Okay I have decided that this past two weeks has been a learning experince...one that i was definlty not ready for my mom has been sick and this last weekend i was not sure that she was going to make it...she did and is doing better but now she talks about her last wishes and what she wants when she dies....(what she cant die she my mom she has to live forever what will i do without her) it has been REAlly hard for me to think of what things will be like for all of us when she passes and I am REALLy struggleing with this to say the least....SOMEONE HELP me before they have me commited
WHY WHY WHY does he act like such an *** when noone else is around or like he he just the greatest thing since sliced cheese....he is so fake it hurts to watch him talk to or be around other people. The lies are getting to me...they have been for awhile now but I have FINALLY gone off he has pushed me to the point I feel like I am a CRAZY woman. I tought I could trust him to watch his kids I went out for 3 hours THATS ALL (didn't think that was to long) I came home to find HIM passed out drunk on my couch and the 3 yr old running around the house unsupervised and the biggest messes I have ever seen..(wont get into the details of the house) Do I ask to much to be able to leave the house once in awhile with no kids and for him to stay sober enough to watch them. WHY WHY WHY is that so much to ask for all I wanted was a little time for me and its not like I went to the spa or anything I went to walmart to get groceries and school supplies ARRRRRRR. If I cant trust him anymore than this how am I suppose to finish school...NO FAMILY HERE and NO FRIENDS FEELING VERY VERY ALONE these days. 

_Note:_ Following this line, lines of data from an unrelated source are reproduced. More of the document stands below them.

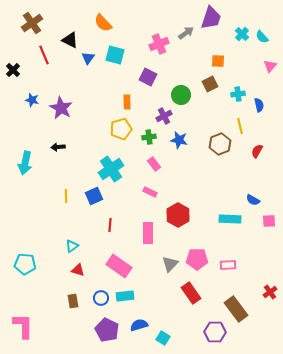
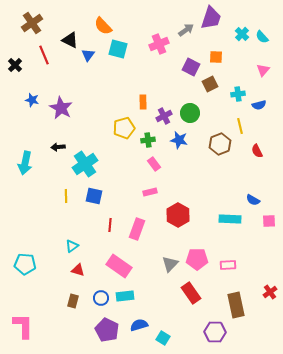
orange semicircle at (103, 23): moved 3 px down
gray arrow at (186, 33): moved 3 px up
cyan square at (115, 55): moved 3 px right, 6 px up
blue triangle at (88, 58): moved 3 px up
orange square at (218, 61): moved 2 px left, 4 px up
pink triangle at (270, 66): moved 7 px left, 4 px down
black cross at (13, 70): moved 2 px right, 5 px up
purple square at (148, 77): moved 43 px right, 10 px up
green circle at (181, 95): moved 9 px right, 18 px down
orange rectangle at (127, 102): moved 16 px right
blue semicircle at (259, 105): rotated 88 degrees clockwise
yellow pentagon at (121, 129): moved 3 px right, 1 px up
green cross at (149, 137): moved 1 px left, 3 px down
red semicircle at (257, 151): rotated 56 degrees counterclockwise
cyan cross at (111, 169): moved 26 px left, 5 px up
pink rectangle at (150, 192): rotated 40 degrees counterclockwise
blue square at (94, 196): rotated 36 degrees clockwise
pink rectangle at (148, 233): moved 11 px left, 4 px up; rotated 20 degrees clockwise
brown rectangle at (73, 301): rotated 24 degrees clockwise
brown rectangle at (236, 309): moved 4 px up; rotated 25 degrees clockwise
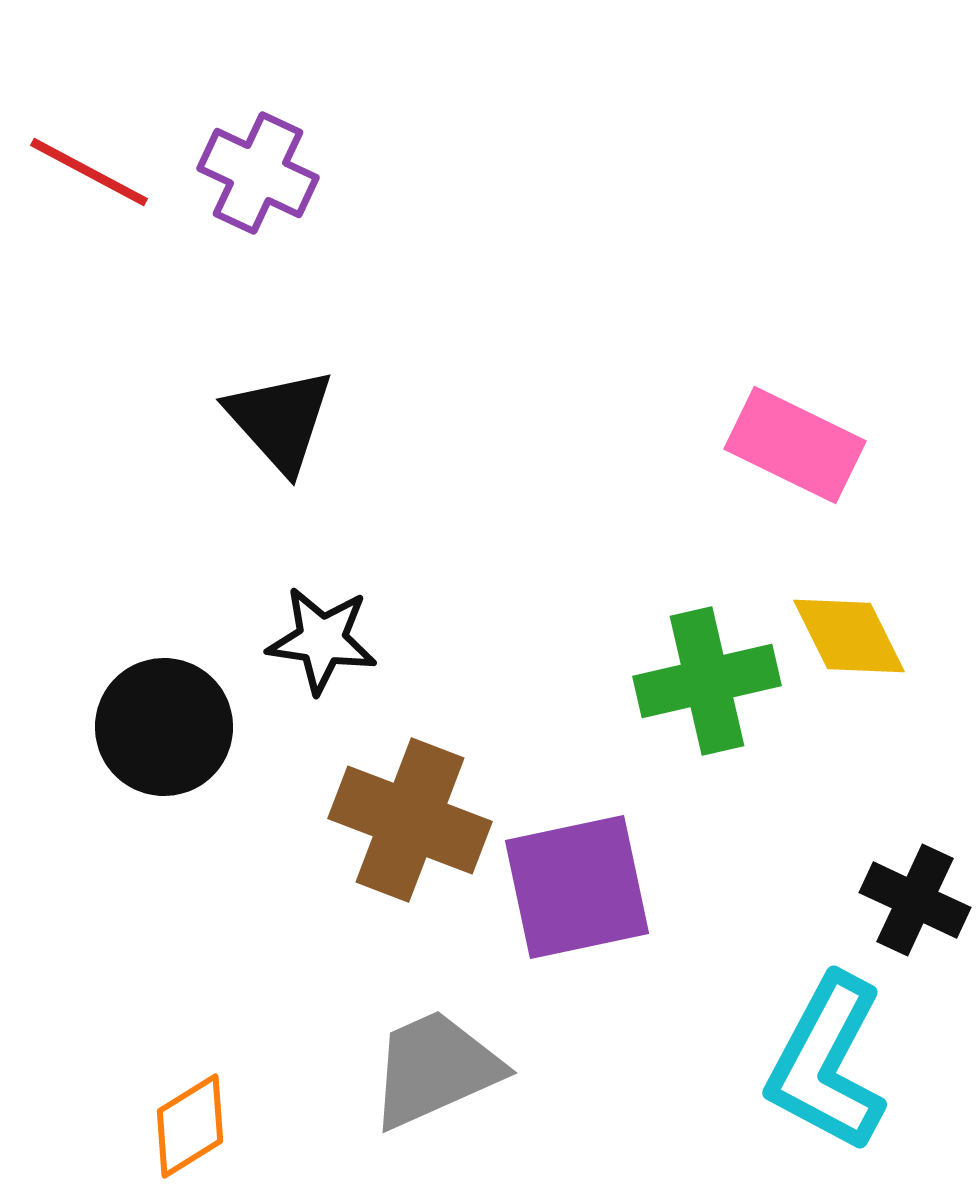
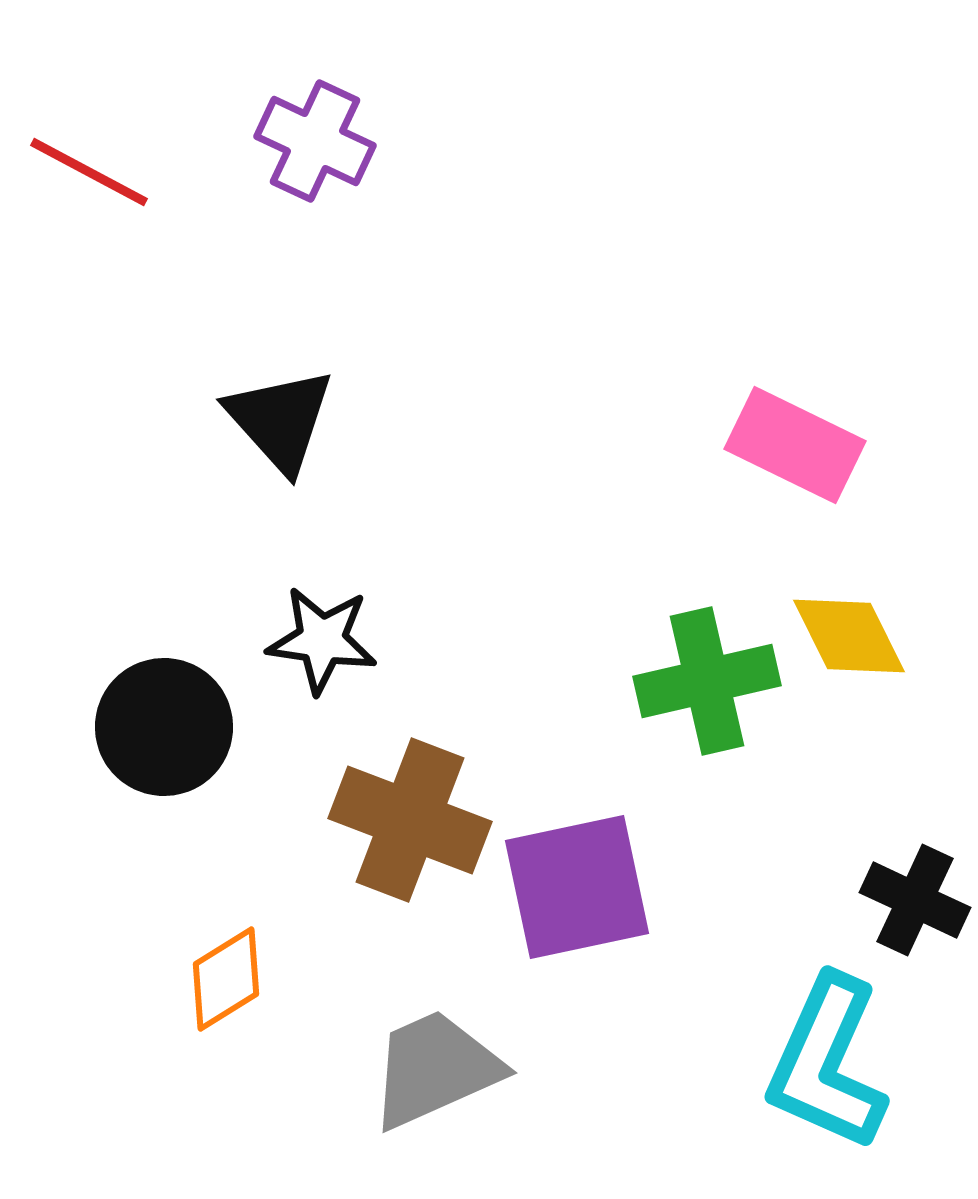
purple cross: moved 57 px right, 32 px up
cyan L-shape: rotated 4 degrees counterclockwise
orange diamond: moved 36 px right, 147 px up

I finally added some pics to my page....slowly my page will start to look good 
Well I have passed one more Module..now I am moving to my fourth one I am a little nervous anout this one for the last 3 I have had the same teacher and he and I have talked lots about things in my life that are going on (not that he understand personally) but he understands why i miss class or why I am a emotional wreak somedays... I want all of that to change but it is a slow process okay anyway a new teacher means change not something I like alot of. I know "just suck it up already" I am trying. Maybe change wont be that bad? maybe I will make some friends soon? I have one but she is staying in the class I am leaving...OKAY sorry to whine I know I am 30 yrs old need to grow up and act like it. PLEASE understand that these are my feelings and inscurities so this is really nothing more than a personal moment made public..maybe one of you have a peice of advice for how to overcome thes fears and tears ~Love and Hugs~
I am not sure anymore why I thought going back to school would be a good idea for the most part things are fine. Then you remeber that you are anywhere from 2 to 10 years older then the other people in there and some of these girls still act like they are still in high school...playing all the high school games you know the ones we'll talk bad about her and then if she has something we can use her for we will talk to her....I HATED High School because of this and now I am starting to hate collage too I am not suppose to feel like this am I. I want to finsh school but how is that going to happen when I dont even like going anymore. Sorry I guess I just need a place to vent and this is the only place I have so here it is.